On retrouve ici encore l’articulation entre un désir défini hors de l’histoire, concevable dans toute société, et la réalisation possible de ce désir dans des conditions historiques particulières. Mais qu’il s’agisse du désir ou de sa réalisation, le travail dans l’interprétation de Marthe Robert n’est pas ce qui lie l’agent économique à la nature, ce qui permet d’avoir un rapport aux choses qui ne serait pas perverti par autrui. Il est immédiatement un rapport social, le moyen de résoudre des rivalités de position, de s’élever dans une hiérarchie sociale. C’est l’idéologie officielle du capitalisme naissant : tout homme peut changer sa vie par son travail.

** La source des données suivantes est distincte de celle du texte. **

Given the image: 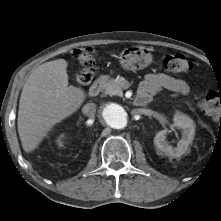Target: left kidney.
Listing matches in <instances>:
<instances>
[{"instance_id":"1","label":"left kidney","mask_w":221,"mask_h":221,"mask_svg":"<svg viewBox=\"0 0 221 221\" xmlns=\"http://www.w3.org/2000/svg\"><path fill=\"white\" fill-rule=\"evenodd\" d=\"M172 126L182 130V138L178 142L177 147L171 146L166 140V130H161L156 134L154 144L162 153L172 157H180L188 150L189 144L194 139L195 125L189 116L182 112H176Z\"/></svg>"}]
</instances>
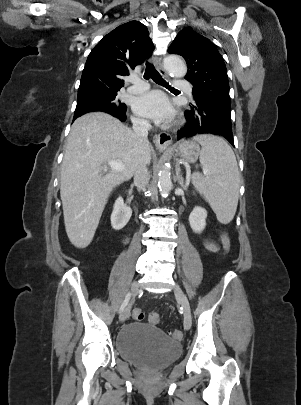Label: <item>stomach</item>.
Instances as JSON below:
<instances>
[{
    "mask_svg": "<svg viewBox=\"0 0 301 405\" xmlns=\"http://www.w3.org/2000/svg\"><path fill=\"white\" fill-rule=\"evenodd\" d=\"M172 149L175 155L190 163L196 162L201 153L199 145L194 141H181Z\"/></svg>",
    "mask_w": 301,
    "mask_h": 405,
    "instance_id": "0dacf381",
    "label": "stomach"
}]
</instances>
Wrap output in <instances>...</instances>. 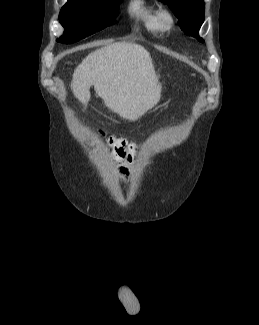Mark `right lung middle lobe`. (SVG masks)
<instances>
[{
    "label": "right lung middle lobe",
    "mask_w": 259,
    "mask_h": 325,
    "mask_svg": "<svg viewBox=\"0 0 259 325\" xmlns=\"http://www.w3.org/2000/svg\"><path fill=\"white\" fill-rule=\"evenodd\" d=\"M121 0H67L59 14L61 43H74L110 25Z\"/></svg>",
    "instance_id": "obj_1"
}]
</instances>
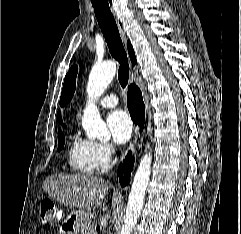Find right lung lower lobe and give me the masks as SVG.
<instances>
[{
    "instance_id": "98d812e1",
    "label": "right lung lower lobe",
    "mask_w": 241,
    "mask_h": 234,
    "mask_svg": "<svg viewBox=\"0 0 241 234\" xmlns=\"http://www.w3.org/2000/svg\"><path fill=\"white\" fill-rule=\"evenodd\" d=\"M127 105L132 120L135 124H138L142 131L145 121V105L143 103L142 94L140 89L135 85H130L128 89ZM134 158L131 152H128L123 164L118 169V175L120 176V183L122 186L128 185L131 171L133 170Z\"/></svg>"
}]
</instances>
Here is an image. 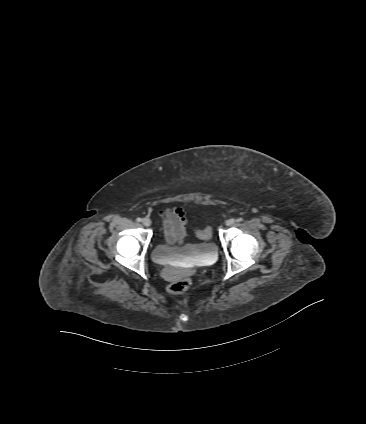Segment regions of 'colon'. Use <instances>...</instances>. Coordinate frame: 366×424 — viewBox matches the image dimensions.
<instances>
[{"label": "colon", "instance_id": "1", "mask_svg": "<svg viewBox=\"0 0 366 424\" xmlns=\"http://www.w3.org/2000/svg\"><path fill=\"white\" fill-rule=\"evenodd\" d=\"M195 233L197 237L201 239H207L212 236V229L210 227H207L203 230H196ZM189 286H190V279L182 278L169 284L168 292L172 295H179L184 293L189 288Z\"/></svg>", "mask_w": 366, "mask_h": 424}]
</instances>
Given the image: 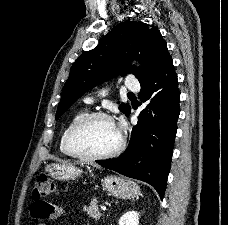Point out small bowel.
Listing matches in <instances>:
<instances>
[{
	"label": "small bowel",
	"mask_w": 228,
	"mask_h": 225,
	"mask_svg": "<svg viewBox=\"0 0 228 225\" xmlns=\"http://www.w3.org/2000/svg\"><path fill=\"white\" fill-rule=\"evenodd\" d=\"M48 199H36V204H30L31 218H37V223H48V218H59L64 214V209L53 204H48ZM54 212V213H53Z\"/></svg>",
	"instance_id": "obj_1"
}]
</instances>
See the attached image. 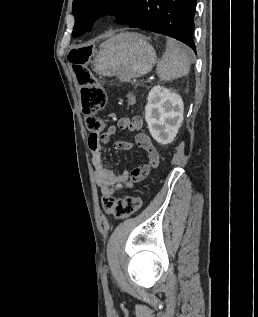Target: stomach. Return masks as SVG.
Instances as JSON below:
<instances>
[{
  "label": "stomach",
  "instance_id": "obj_1",
  "mask_svg": "<svg viewBox=\"0 0 258 317\" xmlns=\"http://www.w3.org/2000/svg\"><path fill=\"white\" fill-rule=\"evenodd\" d=\"M92 62L99 74H122L124 78H136L152 70L156 62V50L138 32H119L99 44Z\"/></svg>",
  "mask_w": 258,
  "mask_h": 317
}]
</instances>
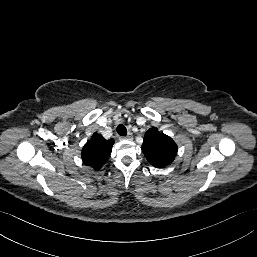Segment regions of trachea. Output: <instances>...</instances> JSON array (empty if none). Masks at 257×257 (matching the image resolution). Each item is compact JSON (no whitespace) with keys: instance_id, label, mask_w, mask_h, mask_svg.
I'll use <instances>...</instances> for the list:
<instances>
[{"instance_id":"trachea-1","label":"trachea","mask_w":257,"mask_h":257,"mask_svg":"<svg viewBox=\"0 0 257 257\" xmlns=\"http://www.w3.org/2000/svg\"><path fill=\"white\" fill-rule=\"evenodd\" d=\"M117 133L120 136H126L127 135V129L124 125L120 124L117 126Z\"/></svg>"}]
</instances>
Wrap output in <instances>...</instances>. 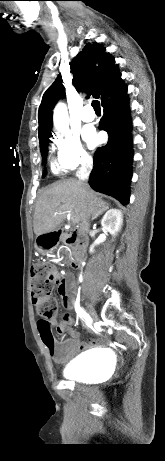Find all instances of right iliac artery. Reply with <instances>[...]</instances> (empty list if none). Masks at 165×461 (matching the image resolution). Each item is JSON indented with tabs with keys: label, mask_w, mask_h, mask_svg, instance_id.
<instances>
[{
	"label": "right iliac artery",
	"mask_w": 165,
	"mask_h": 461,
	"mask_svg": "<svg viewBox=\"0 0 165 461\" xmlns=\"http://www.w3.org/2000/svg\"><path fill=\"white\" fill-rule=\"evenodd\" d=\"M75 309L77 312H80L81 315L83 316V318L88 322V323H91L92 322V319L91 317L81 309V307L79 306L78 303L75 304Z\"/></svg>",
	"instance_id": "82829eb1"
}]
</instances>
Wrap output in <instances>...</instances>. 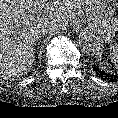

Cette idéologie est fondée sur la dénégation de ce qui anime l’individu, et qui n’est pas seulement le désir de bien-être de celui que l’on nommera bientôt homo œconomicus, mais un désir de gloire et de pouvoir social.
 
On trouve donc là des conceptions de l’économie très variées. C’est pourquoi il est assez insuffisant de présenter Robinson comme un homo œconomicus, car il présente un mélange de traits qui renvoient à plusieurs types d’agents économiques : d’abord marchand soucieux d’enrichissement, bourgeois inquiet de sa position sociale, capitaliste dans son comportement accumulateur, il devient sur l’île l’agent désireux d’accroître seulement son bien-être. Or tous ces personnages ne définissent pas un homo œconomicus qui exprimerait toutes ces dispositions ou ces aspirations. Il ne suffit pas que ces dispositions relèvent toutes de l’économie pour qu’elles définissent un agent économique. Au contraire, l’homo œconomicus s’est construit en économie comme un type d’agent bien particulier, opposéà d’autres types d’agents économiques. Et Robinson incarne tout à tour mais aussi parfois simultanément ces divers types d’agents qui se contredisent.
 
Cette capacité du personnage à incarner des types d’agents contradictoires lui vient en partie de ce que le séjour sur l’île est une expérience qui le transforme. Cette transformation s’observe en particulier dans son attitude à l’égard de l’argent. Mais au-delà du récit d’une transformation, il reste une confusion et l’on ignore jusqu’où va cette transformation. Certains éléments démentent son ampleur ou, au moins, expriment la permanence des traits anciens du personnage sous les bouleversements que produit la réclusion insulaire. C’est pourquoi, même si Robinson est défini en grande partie par l’économie, il n’est pas certain qu’il soit un personnage économique bien défini. C’est là qu’est, pour l’économiste, son intérêt.
 
II.Lexpérience de l’île déserte et la fabrication dun homo œconomicus
Comment l’expérience insulaire construit-elle Robinson comme ce que l’on désigne en économie comme l’homo œconomicus ? A travers la transformation de l’attitude du personnage à l’égard de ces deux objets économiques que sont l’argent et le travail.
 
1. Argent et désir denrichissement
L’expérience insulaire produit une mutation du comportement du personnage à l’égard de l’argent, qui passe d’un comportement de marchand désireux d’enrichissement rapide à un comportement d’homo œconomicus soucieux seulement de son bien-être et pour qui l’argent ne signifie rien parce qu’il est sans utilité intrinsèque.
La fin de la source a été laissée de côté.